Thursday 6 September 2012

Exclusive Interview with Mark Tredinnick, 2012 Cardiff International Poetry Competition Winner

Your poem, ‘Margaret River Sestets’, won this year’s Cardiff International Poetry Competition – what inspired the poem and the poem’s format?

First, thanks so much for your interest in my work.

“Margaret River Sestets” is written in very long-lined stanzas, and one or two lines of each sestet are stepped down. It’s an architecture I’ve used quite often - “Eclogues” and “The Economics of Spring” and several other poems in my first collection Fire Diary, for instance - since I discovered a version of it in the poetry of the great Charles Wright. That form - loose and yet formal at once - felt like my native habitat, from the start. The long lines seem to suit my syntax and the rhythms of my poetic thought and witness; Linda Rogers, the Canadian poet, who also won the Cardiff one year, described my long lines as “bowings” - the kind I used to make on a cello, when I played.

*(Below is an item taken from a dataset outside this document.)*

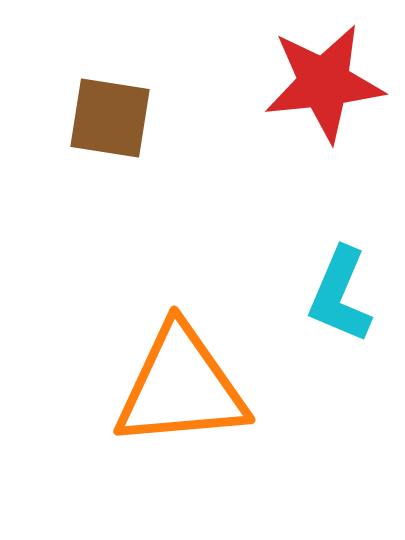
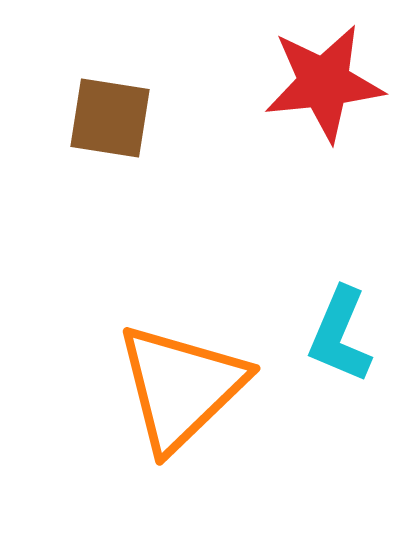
cyan L-shape: moved 40 px down
orange triangle: rotated 39 degrees counterclockwise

In “MRS”, the brokenness of the lines articulates the brokenness of the country (Margaret River lies in the southwest of Australia) and of the speaker of the poem.

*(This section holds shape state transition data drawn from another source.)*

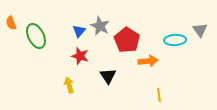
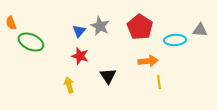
gray triangle: rotated 49 degrees counterclockwise
green ellipse: moved 5 px left, 6 px down; rotated 40 degrees counterclockwise
red pentagon: moved 13 px right, 13 px up
yellow line: moved 13 px up
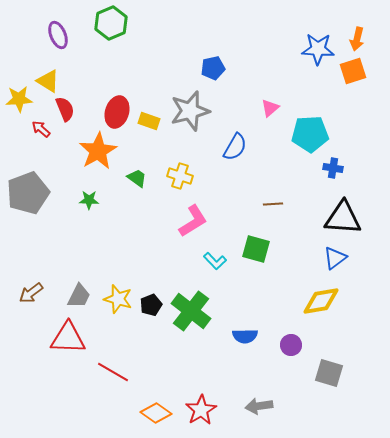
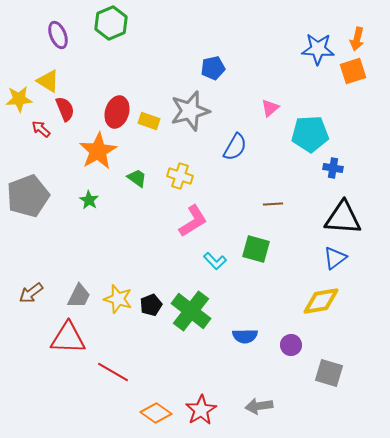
gray pentagon at (28, 193): moved 3 px down
green star at (89, 200): rotated 30 degrees clockwise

I am a poet who seems to need form, some blueprint of the rooms of the poem’s house, before the poem will find him. “MRS” is what I’d call a post-pastoral: a response to stricken and beautiful country; a way of coming to poetic terms, at the same time, with a heart, or perhaps a soul, in need of the kind of healing metaphor and speech music (in long and broken lines) alone can perform - along with the wild music of landscape itself. I wrote the poem because that landscape deserved, and seemed to insist upon, the best poetic response I could manage. I wrote the poem to see if I could order a somewhat disordered self. I wrote the poem, as I often do, because I had some other work I ought to have been doing (an essay this time, on the work of another poet); I seem to need to steal time for poems from other projects (critical essays, web copy for clients…) that I have no choice but to write and really ought to be getting down to. I need, apparently, a poem to be illicit. And so this one was.

You have won several major poetry prizes and literary awards, have 3 published collections of poetry, 4 prose collections and 4 writing guides (with 3 further collections due for publication in 2013) – is there anything else you would like to achieve in your literary career?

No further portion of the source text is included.